EFFECT: application of the claimed method makes it possible to predict with high accuracy the spontaneous onset of pregnancy in the women with infertility in case of I and II stage of external genital endometriosis within a year after therapeutic laparoscopy, which makes it possible to select optimal tactics of the patients' management and estimate the necessity of administering them methods of assisted reproductive technologies.

1 tbl, 3 ex

 

The invention relates to medicine, namely to gynecology, and can be used to predict spontaneous pregnancy in one year in women with stages I and II of external genital endometriosis after surgical treatment of infertility.

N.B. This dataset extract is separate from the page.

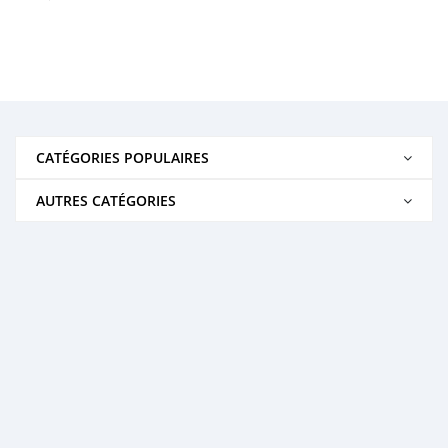
CATÉGORIES POPULAIRES
AUTRES CATÉGORIES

The relevance of the proposed method is determined by the fact that there are currently no effective methods of treatment of infertility in women with stages I and II (the so-called "small forms") of external genital endometriosis. The "gold standard" of treatment of endometriosis is currently the surgical removal of the lesions in combination with hormonal therapy (Budinetz T, Sanfilippo JS Treatment of endometriosis: a hormonal approach Minerva Ginecol., 2010, 62 (4): 373-80; Ozkan S, Murk W, Arici A Endometriosis and infertility: epidemiology and evidence-based treatments Ann N Y Acad Sci. 2008; 1127: 92-100). However, a combined surgical and hormonal treatment used in women with infertility only in the common forms of endometriosis (Ge CX, Zhu XH, Tang XQ. Efficacy of conservative laparoscopic surgery combined with goserelin in treatment of 206 patients with severe ovarian endometriosis at short-term and long-term follow-up. Zhonghua Fu Chan Ke Za Zhi. 2012 Aug; 47 (8): 603-7), whereas in patients with I-II stage of endometriosis is carried out only surgical removal of endometriotic lesions. Although therapeutic laparoscopy and has a positive impact on reproductive function (Jacobson TZ, Duffy JM, Barlow D, Farquhar C, Koninckx R, Olive D. Laparoscopic surgery for subfertility associated with endometriosis. Cochrane Database Syst Rev. 2010 Jan 20; (1): CD001398. dot: 10.1002/14651858.CD001398.pub2), but according to the literature, surgical treatment of infertility in women with "small" forms of endometriosis can achieve pregnancy only 1 out of 12 of the operated women (Diwadkar GB, Falcone T. Surgical management of pain and infertility secondary to endometriosis. Semin Reprod Med. 2011 Mar; 29(2): 124-9). To improve the efficiency of surgical treatment of infertility with "small" forms of external genital endometriosis is recommended after the surgical treatment of endometriosis to include women in IVF protocols (Chen ML, Lee KS, Yang CT, Hung KH, Wu MH. Simultaneous laparoscopy for endometriotic women undergoing in vitro fertilization. Taiwan J Obstet Gynecol. 2012 Mar; 51(1): 66-70). In this regard, the physician needs to properly assess the chance of spontaneous conception after therapeutic laparoscopy. Predicting the effectiveness of laparoscopic treatment will help the doctor adjust the tactics of management of patients and to assess the need for such costly method like IVF.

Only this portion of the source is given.